In 1952 Gould isolated himself and, working only with a tape recorder, developed an individual style of playing with his head hunched over the keyboard. He was an intellectual performer, with a special gift for clarifying counterpoint and structure, but his playing was also deeply expressive and rhythmically dynamic. He had the technique and tonal palette of a virtuoso, though he upset many pianistic conventions – avoiding the sustain pedal, using détaché articulation, for example.
Here’s “Variation 24 A1 Canone All’Ottova” from above album
Believing that the performer’s role was properly creative, he offered original, deeply personal, sometimes shocking interpretations (extreme tempos, odd dynamics, finicky phrasing), particularly in canonical works by Mozart, Beethoven and Brahms. Gould’s American début, in 1955, and the release a year later of his first Columbia recording, of Bach’s Goldberg Variations, launched his international concert career. The quality of his performances of Bach’s keyboard works was probably unrivaled in the 20th century.
In 1964 he gave up a successful concert career to work exclusively in the recording studio as performer, editor, and producer of his own recordings. His retirement was fuelled by his devotion to the electronic media. Gould was one of the first truly modern classical performers, for whom recording and broadcasting were not adjuncts to the concert hall but separate art forms that represented the future of music.

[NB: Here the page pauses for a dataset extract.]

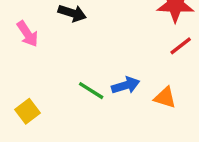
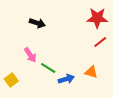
pink arrow: (28, 34) -> (30, 55), moved
blue arrow: (126, 85) -> (66, 79), moved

He made scores of albums, steadily expanding his repertoire and developing a professional engineer’s command of recording techniques. He also wrote prolifically about recording and the mass media, his ideas often harmonizing with those of his friend, the influential intellect, Marshall McLuhan.

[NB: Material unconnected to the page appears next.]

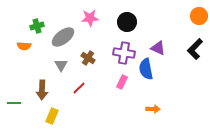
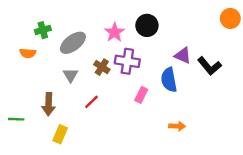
pink star: (90, 18) -> (115, 32), moved, turned -30
black L-shape: (195, 49) -> (209, 66), moved, turned -85
purple cross: (124, 53) -> (127, 61), moved

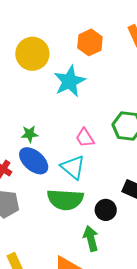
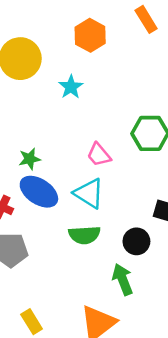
cyan star: (70, 81) -> (71, 87), size x0.6
green semicircle: (65, 200) -> (84, 235), size x0.7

Though he never became the significant composer that he longed to be, Gould channeled his creativity into other media. In 1967, he created his first “contrapuntal radio documentary,” The Idea of North, an innovative tapestry of speaking voices, music and sound effects that drew on principles from documentary, drama, music and film. Over the next decade, he made six more such specimens of radio art, in addition to many other, more conventional, recitals and talk-and-play shows for radio and television. He also arranged music for two feature films.

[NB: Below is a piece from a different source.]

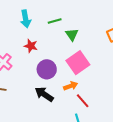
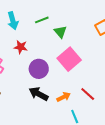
orange arrow: (71, 86) -> (64, 97), moved
red line: (83, 101) -> (88, 94), moved

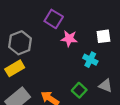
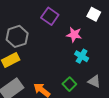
white square: (103, 36) -> (94, 14), moved, turned 32
pink star: (69, 39) -> (74, 35), moved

Gould lived a quiet, solitary life, and guarded his privacy. He maintained a modest apartment and a small studio, and left Toronto only when work demanded it, or for an occasional rural holiday. He recorded in New York until 1970, when he began to record primarily at Eaton Auditorium in Toronto. In the summer of 1982, having largely exhausted the piano literature that interested him, he made his first recording as a conductor, and he had ambitious plans for several years’ worth of conducting projects but, shortly after his 50th birthday, Gould died suddenly of a stroke. Among the numerous honours conferred upon him was a lifetime achievement award from the Recording Academy, presented posthumously in 2013.